In last quarter’s 13F, Berkshire disclosed: “Confidential Treatment Requested. (The Manager has omitted from this public Form 13F one or more holding(s) for which it is requesting confidential treatment from the U.S. Securities and Exchange Commission pursuant to section 13(f) of the Exchange Act and rule 24b-2 thereunder).”
This confidential treatment allows Berkshire to build the stake without publicly disclosing it, which would impact the price of the security.
So what stock did Buffett buy?
Astute Buffett-watchers note that the cost-basis for Berkshire’s equity investments in the “Commercial, industrial and other” have been growing without any corresponding disclosure in the 13F. Market speculators see this as the likely sector he is building a stake in.
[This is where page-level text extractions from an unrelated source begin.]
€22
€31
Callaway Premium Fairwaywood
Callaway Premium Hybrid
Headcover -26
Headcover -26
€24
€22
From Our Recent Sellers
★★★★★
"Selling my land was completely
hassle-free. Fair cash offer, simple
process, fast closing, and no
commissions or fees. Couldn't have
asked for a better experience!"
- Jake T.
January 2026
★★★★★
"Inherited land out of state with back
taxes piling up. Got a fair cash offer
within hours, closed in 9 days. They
Large mega-cap names in this sector that Berkshire doesn’t currently own include:
GE Aerospace (NYSE:GE), RTX Corp (NYSE:RTX), Lockheed Martin (NYSE:LMT), Caterpillar (NYSE:CAT), Boeing Co (NYSE:BA), Honeywell (NASDAQ:HON), GE Vernova (NYSE:GEV), and Deere & Company (NYSE:DE).
What does WarrenAI think?
We asked Investing.com’s AI stock research assistant, WarrenAI, which of the above stocks fits Berkshire’s investment style the best. Here’s what it said:
" Caterpillar stands out with a 16.4x P/E, robust 55.4% ROE, and a 5.5% free cash flow yield - the closest fit to classic Warren Buffett/Berkshire Hathaway style among your list. Translation: durable profitability, proven capital allocation, and shareholder-friendly policies, all at a valuation that doesn’t scream “bubble.”
Deere was another stock WarrenAI liked from the above list: Here’s what is said on Deere: "Cheaper on P/E (13.5x), fantastic 31.8% ROE, but facing revenue contraction (-15.8% in FY2024), which could give Buffett pause for now."
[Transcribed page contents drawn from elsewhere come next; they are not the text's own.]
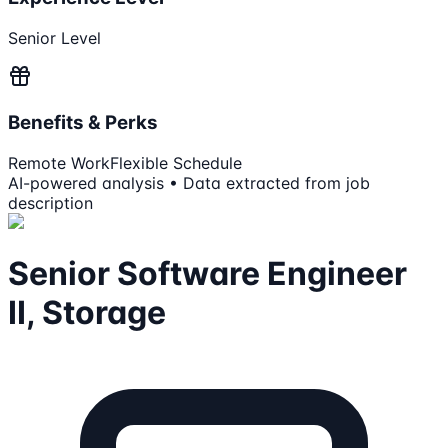
Senior Level
Benefits & Perks
Remote Work
Flexible Schedule
AI-powered analysis • Data extracted from job
description
Senior Software Engineer
II, Storage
Here’s what it said about the other stocks:
- GE: Impressive turnaround, but valuation (30.5x P/E) is rich for Buffett’s taste.
- RTX/LMT: Defense sector’s stability is appealing, but high leverage (RTX: 71.9% D/E, LMT: 338.2% D/E) and premium price tags are drawbacks.
- BA: Red-ink everywhere—negative earnings, negative equity, negative FCF. Berkshire avoids turnarounds this messy.
- GE Vernova: Exciting growth, but an eye-watering 71.7x P/E and negative shareholder yield.
- HON: Missing key profitability and valuation data.
“Buffett would likely put Caterpillar at the top of this list, with Deere a close second if revenues stabilize," according to WarrenAI. "Both offer the kind of moat, cash generation, and management discipline that have filled Berkshire’s portfolio for decades."